Nexusブランドで提供、「Pure Androidを」

 グーグルからも直販される「Nexus 5」だが、イー・モバイルで取り扱う「Nexus 5」も、SIMロックフリーであることも含めて、仕様は同等。イー・モバイルのロゴマークも記されていない。ガン氏は、「Nexusシリーズというブランドを日本で育てていきたい」と述べる。

 現在、イー・モバイルとしては通信サービスと端末の企業を分けてブランディングすることを検討中とのことで、それに先駆けて、イー・モバイルは陰に隠れる形となり、Nexusシリーズを1つのブランドとする。イー・モバイルでは扱っていないが、iPhoneと似た位置づけになるという。

 Nexusブランド自体は、グーグルのリードデバイスと位置付けられる。つまり、他のメーカーの製品のベースとなるような存在であり、「Nexusシリーズは、Pure Androidがコンセプト」(ガン氏)となる。
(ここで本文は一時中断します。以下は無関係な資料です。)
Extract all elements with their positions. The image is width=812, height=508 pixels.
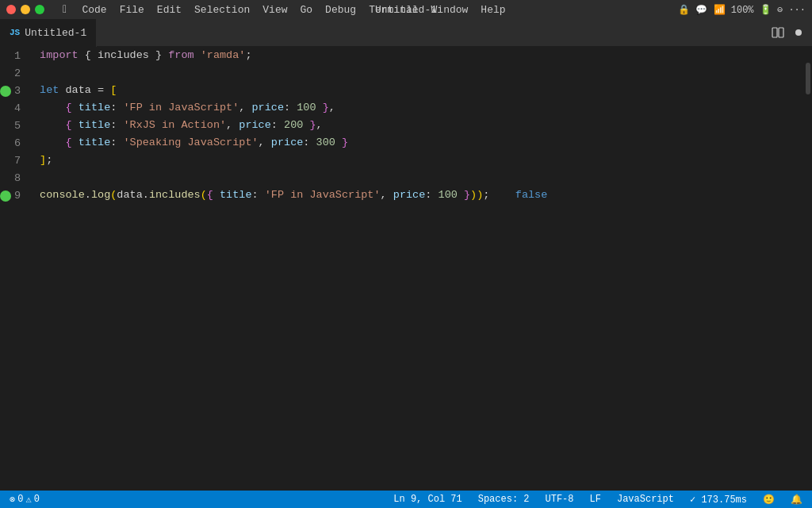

イー・モバイルとして、このコンセプトを活かすのも今回の方針。つまりメーカー独自、あるいはイー・モバイル独自のアプリや機能は採り入れていない。

 そのため、今後のAndroidのアップデートもイー・モバイルではなく、グーグル側が主導する形で、アップデートされるかどうか、決まる見通しという。なお、端末故障時の対応について、Google Playで購入したものについては、イー・モバイルの商品ではないため、識別番号(IMEI)で判定して、サポート対象外とする。

通信キャリアではイー・モバイルが独占

 これまでもNexusシリーズは数多く登場している。しかしイー・モバイルとして、販売しようと交渉したのは今回初めてだとガン氏は語る。直販はあるものの、国内の携帯キャリアの中では、イー・モバイルだけが取り扱う機種になる。

 Nexusシリーズのタブレットについては、イー・モバイルの店舗によっては、既にNexus 7とルーターのセットを取り扱っているところがある。ただLTE対応タブレットの取り扱いについては「そこは何も言えないんです。今日はNexus 5で頑張ります(笑)」と明言を避けた。

ソフトバンクグループとしての立ち位置は

 ソフトバンクモバイル、ウィルコム、そしてイー・モバイルと、同じグループ内にモバイル通信サービス事業者が3社存在する中、イー・モバイルはどういった価値を提供する企業なのか。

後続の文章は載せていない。